A Arianna le dio un vuelco el corazón al darse cuenta de que Santino estaba teniendo que hacer un esfuerzo para contener la ira. Algo le dijo que no le convenía tensar más la cuerda, pero aun así preguntó:
–¿No será que está frustrado porque no tiene sexo?
Súbitamente, Santino la tomó por los hombros y la atrajo hacia sí hasta que sus senos chocaron con su torso. Ella lo miró a los ojos, consciente de que había jugado con fuego. El calor de la mirada de Santino la abrasó, y la despectiva sonrisa que trazaban sus labios la hirió más de lo que habría estado dispuesta a admitir.

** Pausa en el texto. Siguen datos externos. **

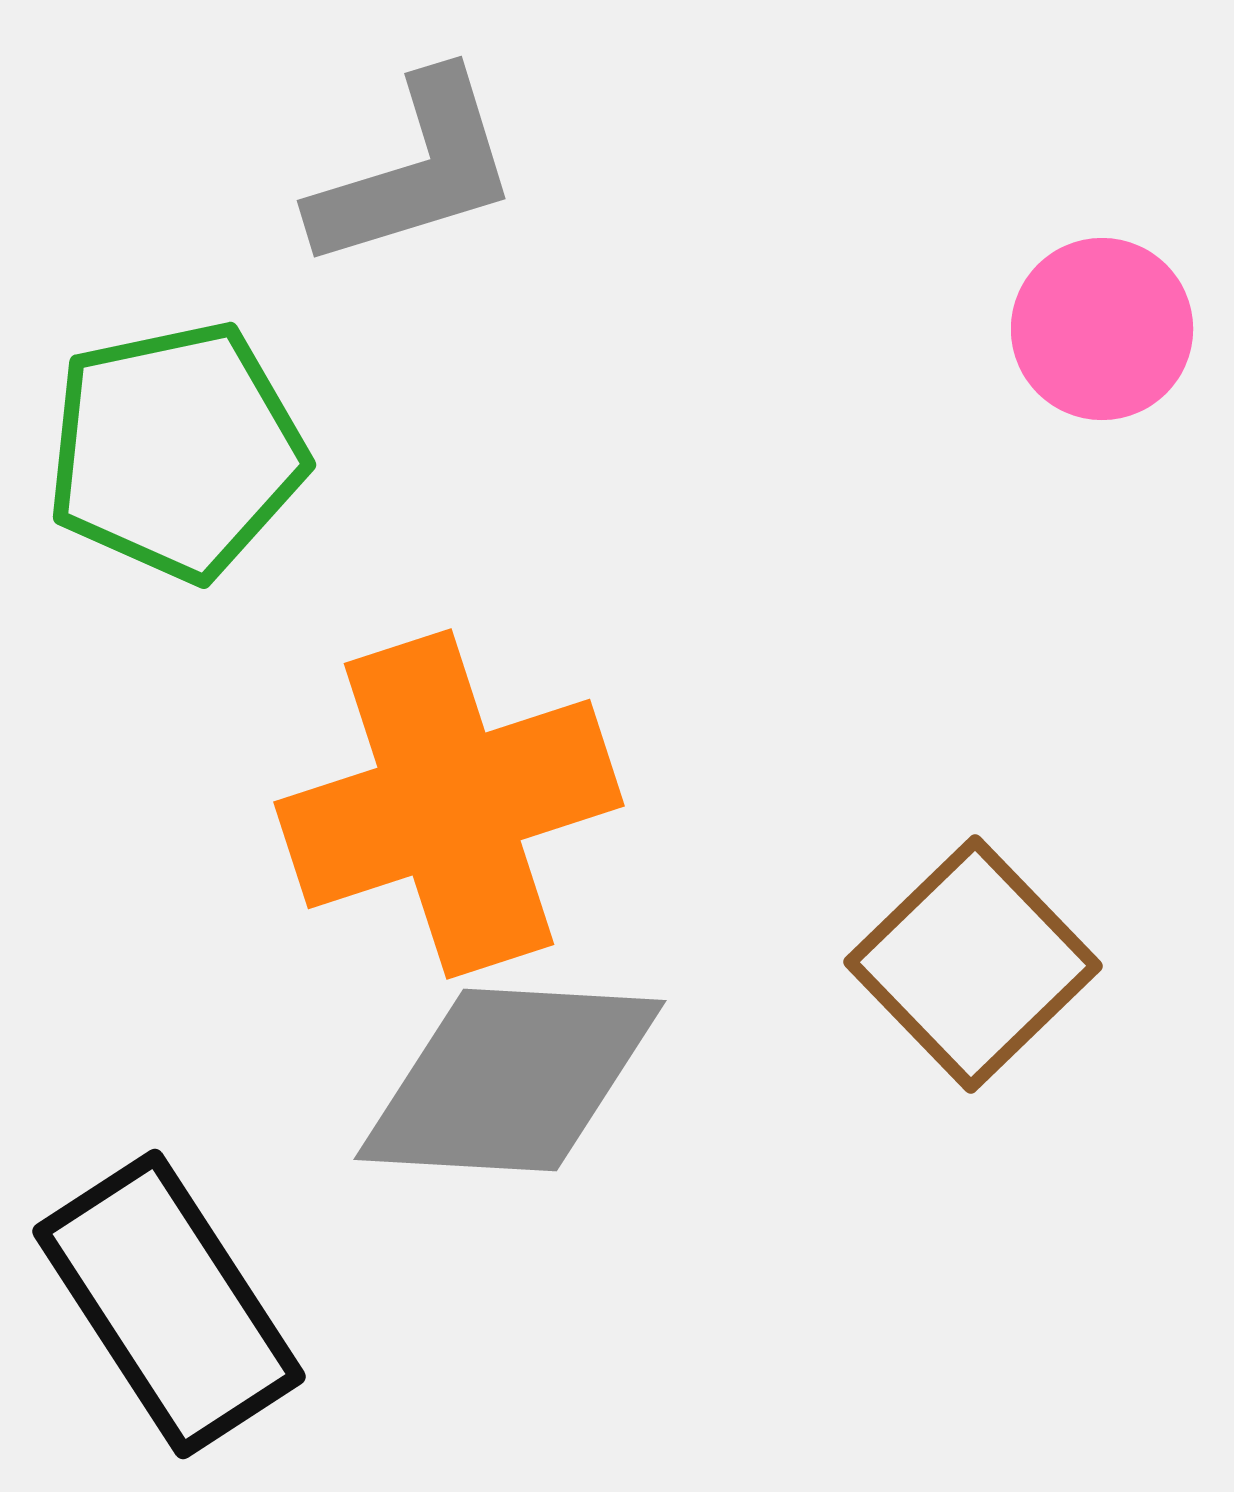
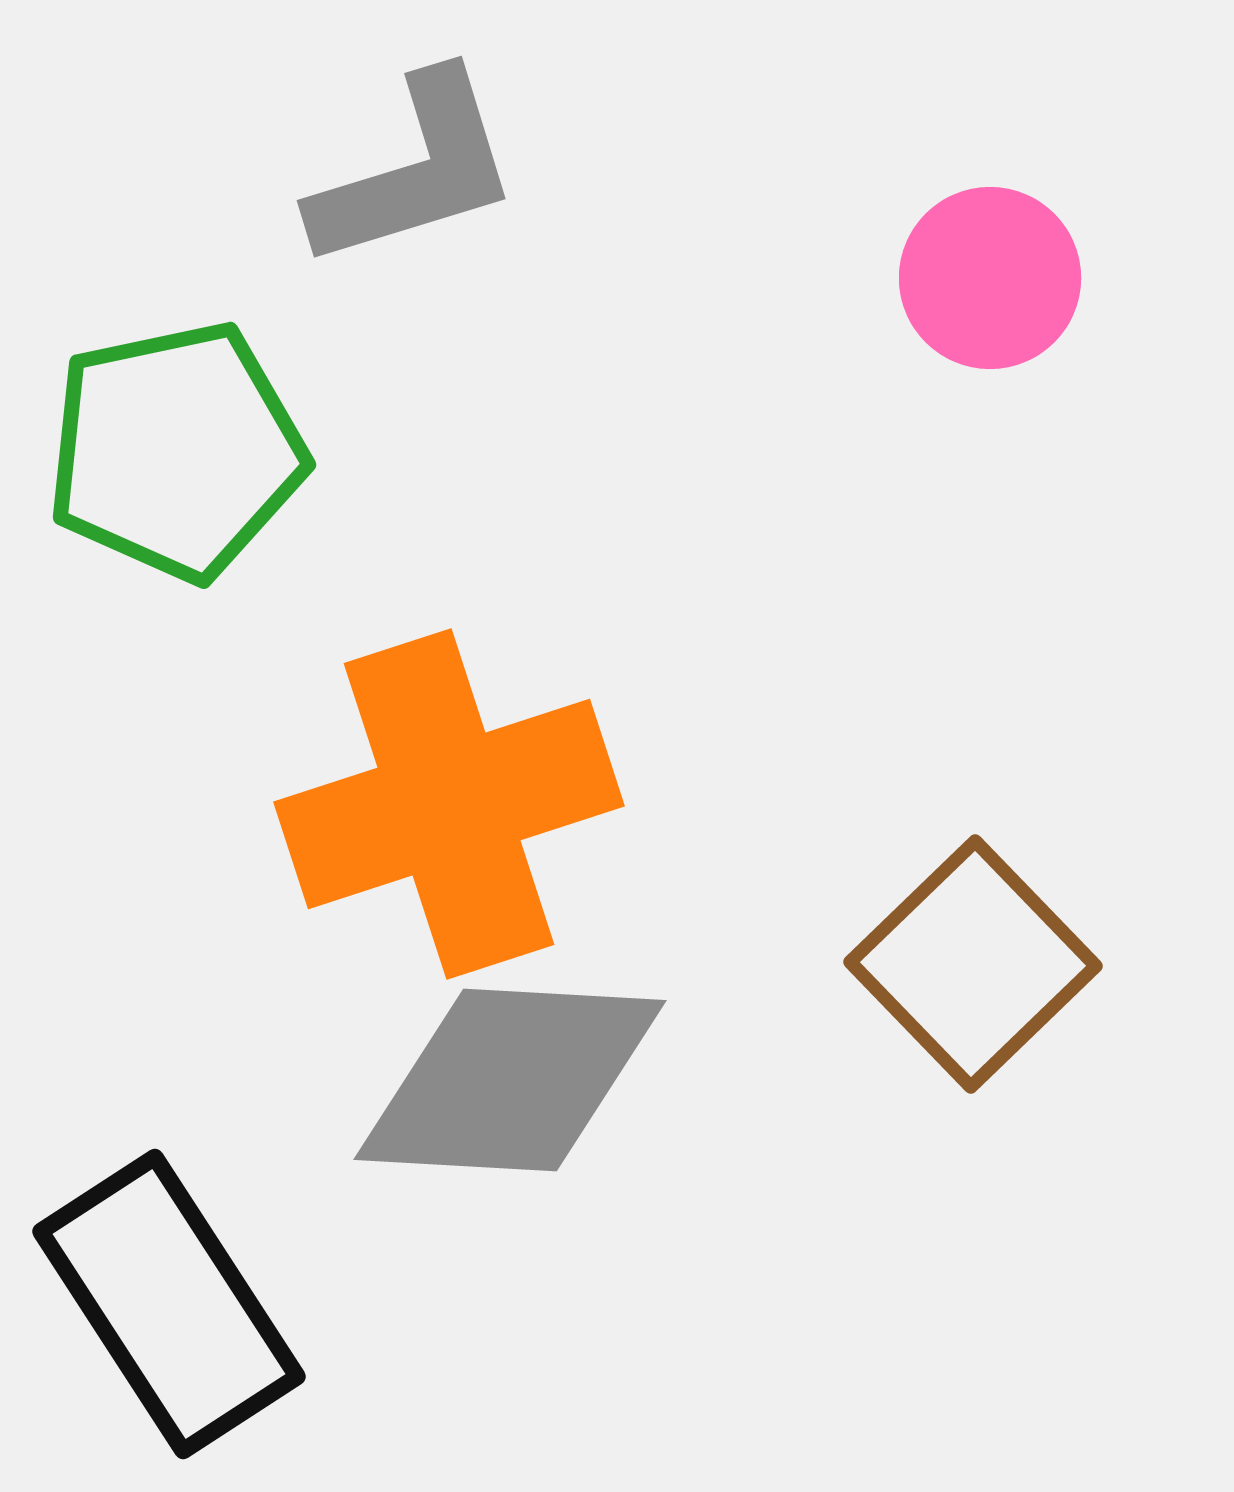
pink circle: moved 112 px left, 51 px up
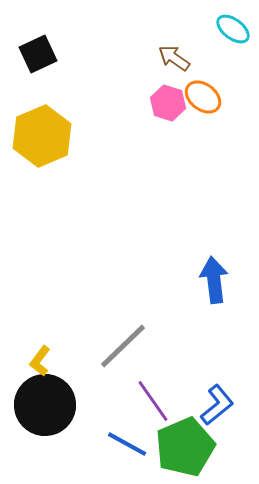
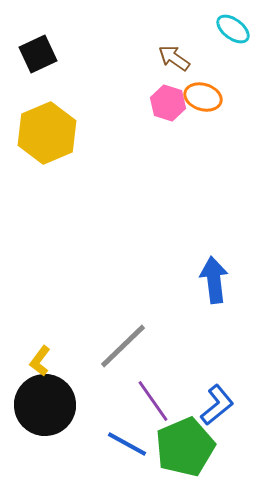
orange ellipse: rotated 21 degrees counterclockwise
yellow hexagon: moved 5 px right, 3 px up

–Los dos sabemos que podría hacerla mía cuando me diera la gana –dijo él.
Arianna abrió la boca para negarlo, pero las palabras quedaron atrapadas en su garganta. El rostro de Santino estaba tan cerca que el vello de su barba le arañaba la mejilla; su aliento le acariciaba los labios y un temblor de deseo la recorrió como lava al tiempo que inclinaba la cabeza a la espera de que él reclamara su boca. No fue consciente de hasta qué punto se había traicionado a sí misma. Todo su ser se concentraba en Santino, en el deseo que la devoraba. Y se quedó mirándolo con los ojos desorbitados cuando él masculló algo en italiano y la alejó de sí de un empujón.
–La idea de que viene directamente de la cama de otro hombre le quita atractivo. Es como llegar tarde a un banquete y que queden solo los restos –declaró despectivamente. Pero por cómo respiraba, Arianna supo que le había costado resistirse.
Tuvo la tentación de llevarlo al taller y demostrarle que se equivocaba, que allí no escondía a ningún amante. Pero desestimó la idea de inmediato porque sabía que, si le revelaba sus planes, se los contaría a su padre.
Así que se encogió de hombros y, posando la mano en el pomo de la puerta, dijo:
–Se equivoca si cree que me importa lo que piense de mí, Santino –abrió la puerta y le lanzó una mirada provocativa por encima del hombro–. Voy a estar ocupada otra hora. Puede esperarme en el coche.